That is, in Modifications 1 and 2, when it is not necessary to
change the frequency to the specified frequency fp in the film
forming process, it is possible to perform the plasma processing at
the ignition frequency fs.
[0055] As described above, according to the present embodiment, the
film forming apparatus 100 includes the high-frequency power supply
83 and the matcher 82. The high-frequency power supply 83 is a
high-frequency power supply, which is capable of changing a
frequency. The matcher 82 is a matcher that matches the internal
impedance of the high-frequency power supply 83 and the load
impedance of the load 90 including plasma. The matcher 82 has a
capacitor having a fixed electrostatic capacitance and connected in
series with the load 90. When the supply of high-frequency power is
started at the first frequency, the high-frequency power supply 83
sweeps the frequency such that the reflected waves from the load 90
are minimized.
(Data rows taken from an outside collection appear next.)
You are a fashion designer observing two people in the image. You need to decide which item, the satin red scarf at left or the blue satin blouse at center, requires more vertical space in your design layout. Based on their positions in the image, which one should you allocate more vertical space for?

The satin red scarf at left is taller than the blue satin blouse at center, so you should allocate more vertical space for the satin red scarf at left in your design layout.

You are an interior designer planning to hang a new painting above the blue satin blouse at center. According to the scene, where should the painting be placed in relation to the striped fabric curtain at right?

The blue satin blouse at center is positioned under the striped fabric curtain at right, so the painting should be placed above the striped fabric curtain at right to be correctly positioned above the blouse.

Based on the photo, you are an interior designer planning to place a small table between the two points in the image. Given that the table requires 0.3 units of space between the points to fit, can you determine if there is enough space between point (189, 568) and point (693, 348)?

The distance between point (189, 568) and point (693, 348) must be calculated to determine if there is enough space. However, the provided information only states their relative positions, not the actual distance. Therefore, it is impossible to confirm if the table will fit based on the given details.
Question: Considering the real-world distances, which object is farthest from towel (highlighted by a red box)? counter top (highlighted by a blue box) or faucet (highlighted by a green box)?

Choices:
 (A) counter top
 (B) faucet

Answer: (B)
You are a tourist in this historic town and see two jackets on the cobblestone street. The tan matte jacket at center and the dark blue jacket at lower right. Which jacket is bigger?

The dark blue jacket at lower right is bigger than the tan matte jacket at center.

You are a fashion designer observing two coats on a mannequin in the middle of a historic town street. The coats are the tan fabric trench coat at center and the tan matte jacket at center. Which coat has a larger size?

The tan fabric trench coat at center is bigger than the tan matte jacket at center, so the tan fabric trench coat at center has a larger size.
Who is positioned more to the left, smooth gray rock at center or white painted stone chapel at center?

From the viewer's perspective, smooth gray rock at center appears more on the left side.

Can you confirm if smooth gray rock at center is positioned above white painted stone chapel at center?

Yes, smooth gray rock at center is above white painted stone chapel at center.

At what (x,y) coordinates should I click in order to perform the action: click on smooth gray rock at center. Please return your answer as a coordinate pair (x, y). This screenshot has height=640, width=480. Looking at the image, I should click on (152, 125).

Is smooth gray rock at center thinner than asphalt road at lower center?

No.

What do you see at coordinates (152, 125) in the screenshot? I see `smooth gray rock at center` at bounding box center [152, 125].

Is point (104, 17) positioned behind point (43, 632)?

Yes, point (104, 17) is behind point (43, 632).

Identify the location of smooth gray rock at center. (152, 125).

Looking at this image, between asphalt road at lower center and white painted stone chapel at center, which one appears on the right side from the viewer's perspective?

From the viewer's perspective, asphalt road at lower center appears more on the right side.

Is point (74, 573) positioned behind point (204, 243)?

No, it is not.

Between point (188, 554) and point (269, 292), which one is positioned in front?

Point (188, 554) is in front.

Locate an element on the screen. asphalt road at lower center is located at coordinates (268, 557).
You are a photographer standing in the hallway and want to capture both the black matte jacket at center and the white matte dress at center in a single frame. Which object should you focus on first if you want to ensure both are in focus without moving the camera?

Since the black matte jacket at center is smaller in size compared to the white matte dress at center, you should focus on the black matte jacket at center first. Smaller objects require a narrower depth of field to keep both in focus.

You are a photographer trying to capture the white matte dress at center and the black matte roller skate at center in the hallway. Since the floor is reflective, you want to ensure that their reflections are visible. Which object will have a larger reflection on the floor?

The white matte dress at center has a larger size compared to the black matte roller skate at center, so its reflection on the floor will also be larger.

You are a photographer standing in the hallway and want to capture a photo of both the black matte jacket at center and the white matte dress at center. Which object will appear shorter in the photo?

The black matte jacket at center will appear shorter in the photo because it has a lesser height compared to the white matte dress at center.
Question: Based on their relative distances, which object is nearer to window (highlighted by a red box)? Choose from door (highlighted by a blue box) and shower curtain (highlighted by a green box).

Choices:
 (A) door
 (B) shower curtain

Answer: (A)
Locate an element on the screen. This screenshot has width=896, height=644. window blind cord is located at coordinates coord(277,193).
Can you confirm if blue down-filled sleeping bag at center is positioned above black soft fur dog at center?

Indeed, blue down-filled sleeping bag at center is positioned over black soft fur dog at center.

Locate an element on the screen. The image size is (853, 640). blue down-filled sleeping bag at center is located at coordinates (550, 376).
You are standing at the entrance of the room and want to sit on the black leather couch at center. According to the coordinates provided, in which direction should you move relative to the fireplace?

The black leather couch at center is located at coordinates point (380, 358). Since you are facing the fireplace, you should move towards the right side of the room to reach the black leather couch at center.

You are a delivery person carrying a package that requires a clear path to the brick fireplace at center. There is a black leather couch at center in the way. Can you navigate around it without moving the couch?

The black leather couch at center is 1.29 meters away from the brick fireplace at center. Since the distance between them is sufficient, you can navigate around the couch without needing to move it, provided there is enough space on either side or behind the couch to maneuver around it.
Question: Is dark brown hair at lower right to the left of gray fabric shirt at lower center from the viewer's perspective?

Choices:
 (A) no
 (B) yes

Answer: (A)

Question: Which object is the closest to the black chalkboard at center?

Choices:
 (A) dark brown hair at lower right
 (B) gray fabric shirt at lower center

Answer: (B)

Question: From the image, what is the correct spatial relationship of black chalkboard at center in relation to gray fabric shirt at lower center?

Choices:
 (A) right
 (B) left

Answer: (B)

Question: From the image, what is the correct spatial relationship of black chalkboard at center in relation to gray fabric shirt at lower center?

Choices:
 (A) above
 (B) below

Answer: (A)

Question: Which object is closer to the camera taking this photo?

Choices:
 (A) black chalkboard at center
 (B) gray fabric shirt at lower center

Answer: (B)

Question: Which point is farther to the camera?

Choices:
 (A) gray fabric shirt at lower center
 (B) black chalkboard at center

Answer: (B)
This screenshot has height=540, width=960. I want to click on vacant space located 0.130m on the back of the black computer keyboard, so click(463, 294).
If it is determined that plasma is ignited, the
high-frequency power supply 83 changes the frequency of the
high-frequency power to be supplied, from the second frequency at
which the plasma is ignited to the third frequency at which the
plasma is maintained, and instructs the matcher 82 to perform
adjustment such that the reflected waves from the load 90 are
minimized at the third frequency. As a result, it is possible to
ignite the plasma at a high speed.
[0056] According to the present embodiment, the matcher 82 has a
variable capacitor having a changeable electrostatic capacitance
and connected in parallel with the load 90. The high-frequency
power supply 83 instructs the matcher 82 to adjust the variable
capacitor. As a result, the matcher 82 is capable of performing
matching during the plasma maintenance.
[0057] According Modification 1, the matcher 82a includes a
capacitor having a fixed electrostatic capacitance and a variable
reactor, of which inductance is changeable. The capacitor and the
variable reactor are connected in parallel with the load 90. The
high-frequency power supply 83a instructs the matcher 82a to adjust
the variable reactor. As a result, in Modification 1, a high-speed
operation is enabled, and is effective when the frequency of the
high-frequency power is up to about 27 MHz.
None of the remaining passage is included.